Furthermore, Phylogica’s second-generation CPPs were 400% more effective than the gold standard CPP at achieving exon skipping – the desired effect of a drug cargo – within the retina in animal studies at day seven post-administration.

In addition, the magnitude of outperformance of Phylogica’s CPP “is expanding the longer the experiments continue”.

Eyeing up solid results

The results published this morning were achieved as part of Phylogica’s “flagship program” directed towards delivering a promising class of drug cargo known as an Anti Sense Oligonucleotide (ASO) into the retina of mice.

ASOs are short, synthetic, single-stranded oligodeoxynucleotides that can alter RNA and reduce, restore, or modify protein expression through several distinct mechanisms.

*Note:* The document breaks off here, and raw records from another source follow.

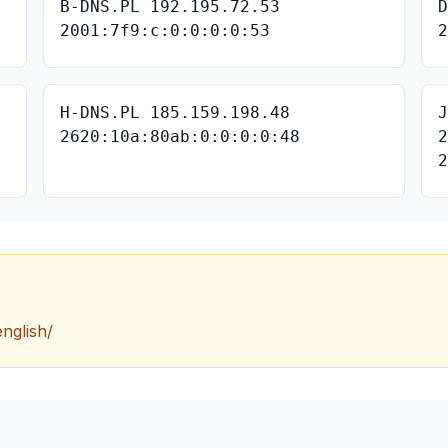
B-DNS.PL 192.195.72.53
2001:7f9:c:0:0:0:0:53
H-DNS.PL 185.159.198.48
2620:10a:80ab:0:0:0:0:48
english/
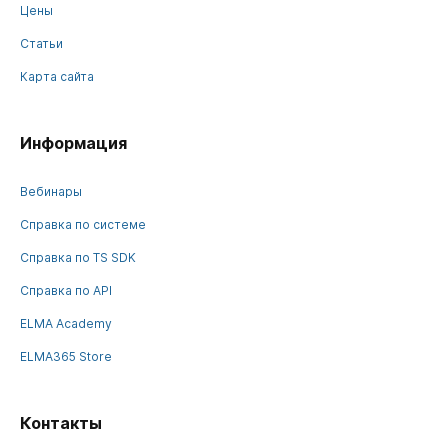
Цены
Статьи
Карта сайта
Информация
Вебинары
Справка по системе
Справка по TS SDK
Справка по API
ELMA Academy
ELMA365 Store
Контакты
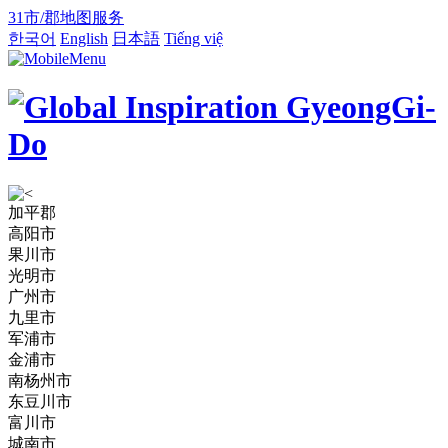
31市/郡地图服务
한국어
English
日本語
Tiếng việ
加平郡
高阳市
果川市
光明市
广州市
九里市
军浦市
金浦市
南杨州市
东豆川市
富川市
城南市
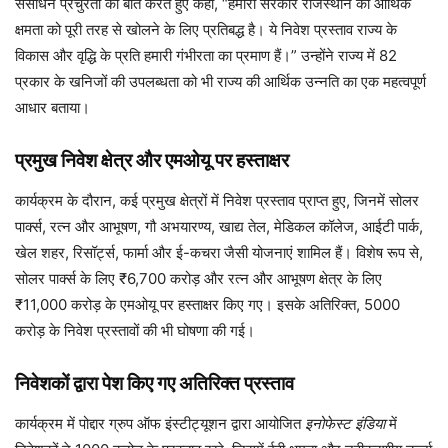
संसाधन प्रचुरता की बात करते हुए कहा, “हमारी सरकार राजस्थान की आर्थिक
क्षमता को पूरी तरह से खोलने के लिए प्रतिबद्ध है। ये निवेश प्रस्ताव राज्य के
विकास और वृद्धि के प्रति हमारी गंभीरता का प्रमाण हैं।” उन्होंने राज्य में 82
प्रकार के खनिजों की उपलब्धता को भी राज्य की आर्थिक उन्नति का एक महत्वपूर्ण
आधार बताया।
प्रमुख निवेश क्षेत्र और एमओयू पर हस्ताक्षर
कार्यक्रम के दौरान, कई प्रमुख क्षेत्रों में निवेश प्रस्ताव प्राप्त हुए, जिनमें सोलर
पार्क्स, रत्न और आभूषण, गौ अभयारण्य, खाद्य तेल, मेडिकल कॉलेज, आईटी पार्क,
खेल शहर, रिसॉर्ट्स, फार्मा और ई-कचरा जैसी योजनाएं शामिल हैं। विशेष रूप से,
सोलर पार्क्स के लिए ₹6,700 करोड़ और रत्न और आभूषण क्षेत्र के लिए
₹11,000 करोड़ के एमओयू पर हस्ताक्षर किए गए। इसके अतिरिक्त, 5000
करोड़ के निवेश प्रस्तावों की भी घोषणा की गई।
निवेशकों द्वारा पेश किए गए अतिरिक्त प्रस्ताव
कार्यक्रम में पोद्दार ग्रुप ऑफ इंस्टीट्यूशन द्वारा आयोजित
इनोफेस्ट इंडिया
में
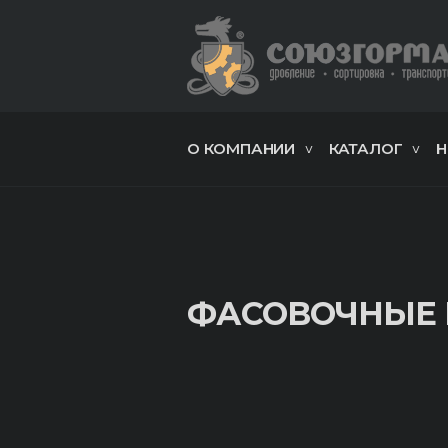
О КОМПАНИИ
КАТАЛОГ
Н
ФАСОВОЧНЫЕ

Their potential influence on treating neurological disorders was described as “the next frontier” by scientists amidst a growing number of ASO-mediated therapies obtaining FDA approval in the US, with the aim of treating muscular dystrophy and spinal muscular atrophy.

The innovation was first discovered to influence RNA processing and modulate protein expression over two decades ago but developmental progress has been slow due to “inadequate target engagement, insufficient biological activity, and off-target toxic effects”, according to research published in Nature Reviews Neurology.

For Phylogica, its focus is to commercialise its intracellular drug delivery platform and screening its peptide libraries to identify drug cargoes for development against a wide range of disease targets.

The company’s platform of proprietary cell-penetrating peptides has been validated across multiple animal models for the ability to deliver a diverse range of drug cargoes into cells.

So far, developmental progress has been robust and multilateral with Phylogica setting up varied collaborations with several pharmaceutical companies including Roche, Medimmune, Pfizer, Janssen and Genentech.

One of the more intriguing pathways in which to develop and commercialise its platform has been animal models and drug delivery into the eye.

The retina is a tissue at the back of the eye which can be affected by a variety of blinding diseases with Phylogica electing to prioritise treating inherited retinal diseases for the clinical development of its platform.

In a bid to discuss its time-course results and their relevance to the future direction of the company, Phylogica announced that it would be hosting a special event for shareholders at the Harry Perkins Institute in Perth tomorrow.

This news helped Phylogica shares to rise almost 4% in morning trade to $0.028.